EXERCISE REQUIREMENTS: Pull every line of the entries that has the word "pixel".

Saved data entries
=== Begin Enclosure ===
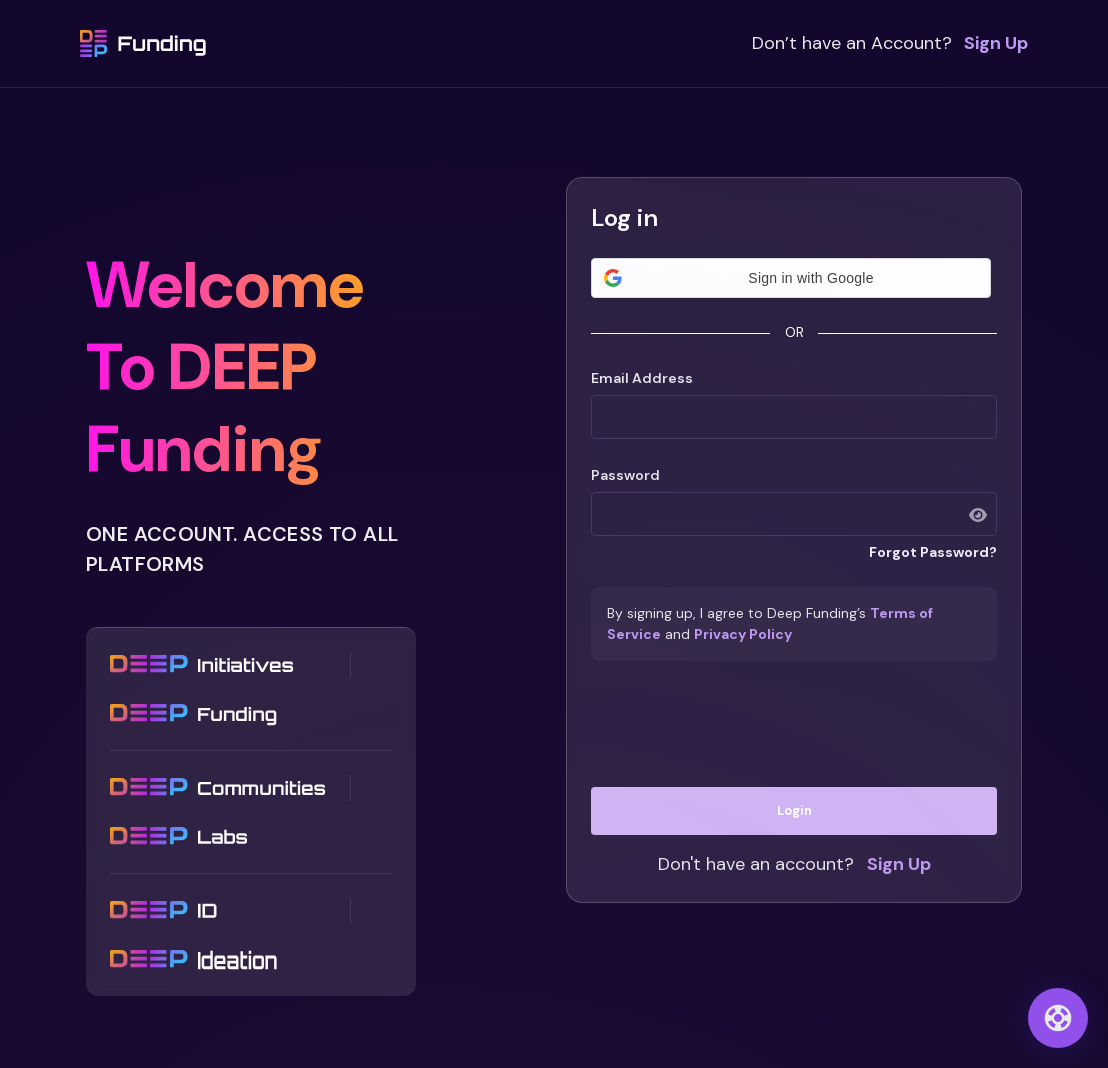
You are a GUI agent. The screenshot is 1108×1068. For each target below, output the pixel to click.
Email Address (642, 378)
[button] (791, 278)
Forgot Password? (933, 552)
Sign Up (996, 43)
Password (625, 475)
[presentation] (794, 724)
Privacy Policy (743, 634)
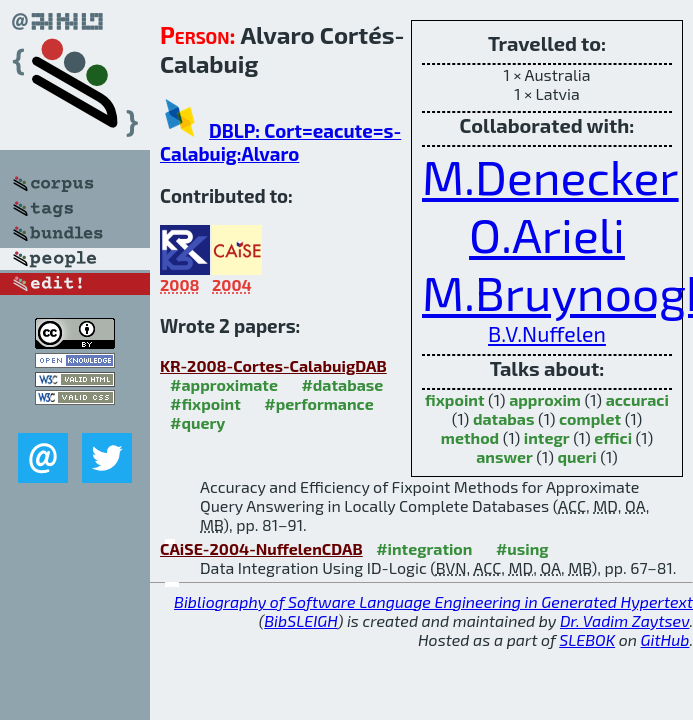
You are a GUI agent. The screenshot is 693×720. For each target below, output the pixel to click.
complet (590, 418)
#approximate (224, 384)
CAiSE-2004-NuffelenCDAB (261, 548)
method (470, 437)
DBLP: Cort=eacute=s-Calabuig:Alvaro (280, 142)
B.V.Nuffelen (547, 333)
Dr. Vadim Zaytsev (624, 620)
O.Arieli (547, 234)
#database (342, 384)
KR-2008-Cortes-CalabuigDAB (273, 365)
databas (503, 418)
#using (522, 548)
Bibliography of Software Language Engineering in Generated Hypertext (433, 601)
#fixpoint (205, 403)
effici (613, 437)
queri (576, 456)
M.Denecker (550, 176)
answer (504, 456)
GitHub (665, 639)
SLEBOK (587, 639)
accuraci (637, 399)
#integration (424, 548)
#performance (318, 403)
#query (197, 422)
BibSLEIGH (300, 620)
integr (547, 437)
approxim (545, 399)
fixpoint (454, 399)
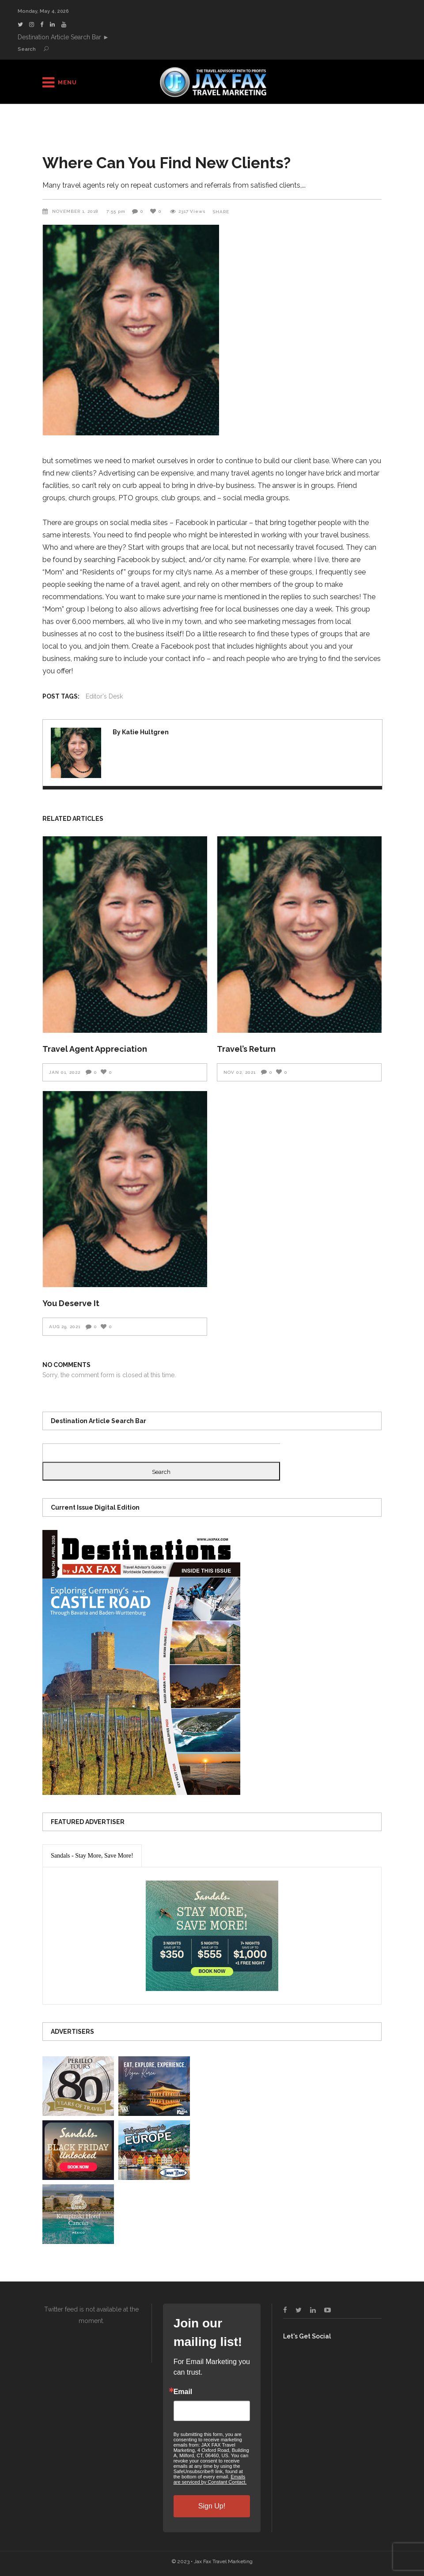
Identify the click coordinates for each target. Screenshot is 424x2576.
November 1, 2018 (76, 211)
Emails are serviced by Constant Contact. (210, 2479)
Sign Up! (211, 2506)
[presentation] (92, 1855)
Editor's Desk (104, 696)
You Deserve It (70, 1303)
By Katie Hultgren (141, 732)
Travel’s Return (246, 1049)
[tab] (92, 1855)
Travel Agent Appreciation (94, 1049)
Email (183, 2391)
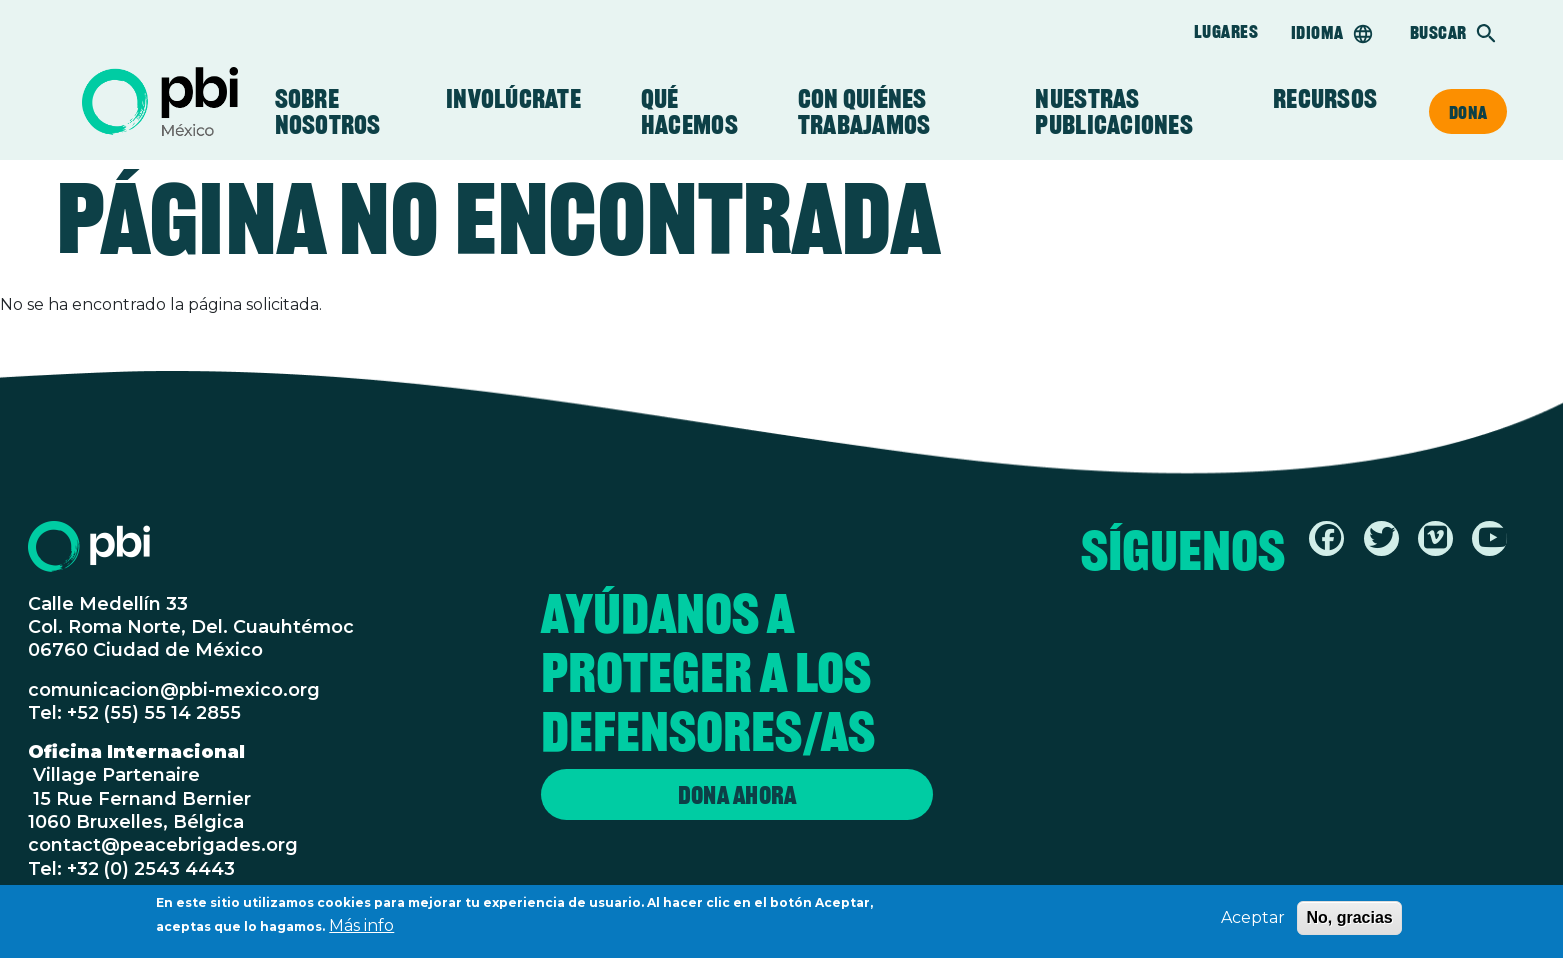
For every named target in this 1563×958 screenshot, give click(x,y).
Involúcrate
=== End Enclosure ===
WRITTEN ANSWER:
You are a GUI agent. The screenshot is 1108×1068. For each target below, output the pixel to click.
You are a GUI agent. The screenshot is 693×720. For each target below, output the pixel to click.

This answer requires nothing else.